Error on the Gaussian mean

In summary, the uncertainty on the mean of this function is:The uncertainty on the mean of this function is given by the covariance matrix of the data points and the gaussian width.
  • #1
kelly0303
561
33
Hello! If I have N points (x,y) which I know they are described by a Gaussian i.e. y(x) is a Gaussian of unknown mean and standard deviation, and each y has an associated error of ##\sqrt{y}##, is there a general formula for the uncertainty on the mean of this function? Thank you!
 
Physics news on Phys.org
  • #2
It is not clear to me what you are asking. In particular what does "each y has an associated error of ##\sqrt y##" mean? Perhaps you could further describe the system ?
 
  • #3
hutchphd said:
It is not clear to me what you are asking. In particular what does "each y has an associated error of ##\sqrt y##" mean? Perhaps you could further describe the system ?
I meant that the uncertainty on y is ##\sqrt{y}##, which is usually the case with counting experiments. An example of such a system is the measurement of the transition between 2 levels of a system, where the lineshape is Gaussian. One sets the laser at a given frequency for a while and measures the number of counts (e.g. fluorescent photons from the induced transition), then the frequency is changed and the number of counts are measured again. In the end, one ends up with a plot of counts (or rate) vs frequency, where the uncertainty on the number of counts, N is ##\sqrt{N}##. Then, in order to get the central value of that transition, one needs to fit a Gaussian to N vs frequency. My question is, is there a general formula for the uncertainty on the mean of this gaussian under these circumstances?
 
  • #4
kelly0303 said:
My question is, is there a general formula for the uncertainty on the mean of this gaussian under these circumstances?
I fear you are conflating two ideas here.
In your example, the lineshape I believe will be Laurentzian (not Gaussian) and the width arises from the intrinsic physics. Given that shape, the best fit of a Laurentzian to the data will provide an estimate of the transition frequency and width. It is not asymmetric distribution.
The uncertainty in the measurement at each frequency, as driven by by signal strength or integration time, will indeed go as ##\sqrt N## and the fitting procedure to a parameterized curve can be weighted accordingly. One can certainly derive a relationship for the goodness of this fit in terms of the uncertianty in the data. These depend upon slopes and curvatures of the fitted curve near the data points in question and the uncertainties.
 
  • #5
hutchphd said:
In your example, the lineshape I believe will be Laurentzian (not Gaussian) and the width arises from the intrinsic physics.
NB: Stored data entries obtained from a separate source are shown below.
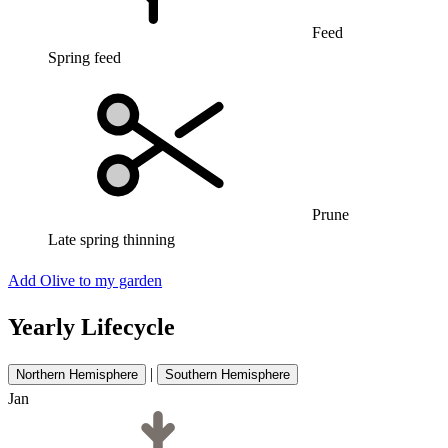
Feed
Spring feed
Prune
Late spring thinning
Add Olive to my garden
Yearly Lifecycle
|
Northern Hemisphere
Southern Hemisphere
Jan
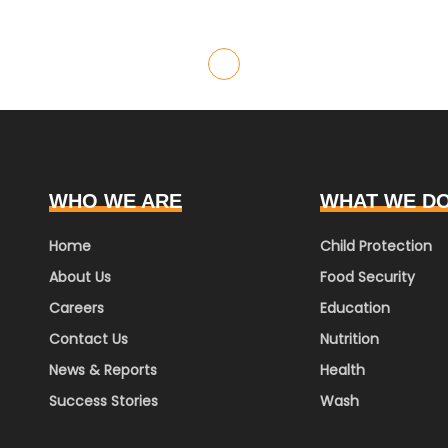
WHO WE ARE
WHAT WE D
Home
Child Protection
About Us
Food Security
Careers
Education
Contact Us
Nutrition
News & Reports
Health
Success Stories
Wash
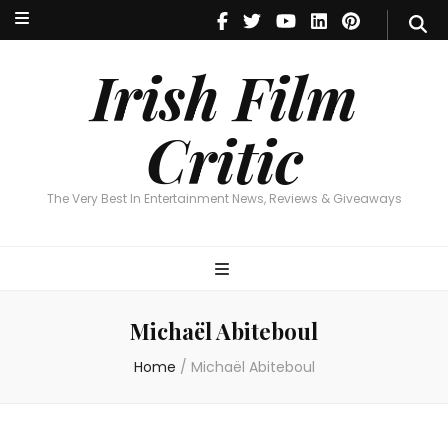
Irish Film Critic
The Very Best In Entertainment News, Reviews & Giveaways
Irish Film
Critic
The Very Best In Entertainment News, Reviews & Giveaways
Michaël Abiteboul
Home
/
Michaël Abiteboul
Given that shape, the best fit of a Laurentzian to the data will provide an estimate of the transition frequency and width. It is not asymmetric distribution.
Atomic lines aren't always Lorentzian. They are often Gaussian, and more generally they are described by a Voigt profile (a convolution of the two). One example is an atomic transition that is broadened by the Doppler shifts of all the atoms flying around with thermal velocities. This will produce a Gaussian lineshape, reflecting the Maxwell-Boltzmann velocity distribution.

kelly0303 said:
Hello! If I have N points (x,y) which I know they are described by a Gaussian i.e. y(x) is a Gaussian of unknown mean and standard deviation, and each y has an associated error of y, is there a general formula for the uncertainty on the mean of this function? Thank you!
What you want is to do a Levenburg-Marquardt (or whatever other fitting algorithm you prefer) to your data, and extract the covariance matrix. Matlab's "nlinfit" function does this, and I believe scipy.optimize.least_sqaures does the same when you set method='lm'. (I'm not very familiar with scipy, sorry!) For the scipy method, it only returns the jacobian, which you can use to generate the covariance matrix from the error bars on your data points via usual error propagation formulas. Essentially, the Jacobian is the derivative of the fit parameters versus each of your data points ##y_i##. Using those derivatives and the error bars on each ##y_i##, you can calculate the error bars on the fit parameters. Matlab does calculates the covariance matrix for you (it's the 4th output of nlinfit).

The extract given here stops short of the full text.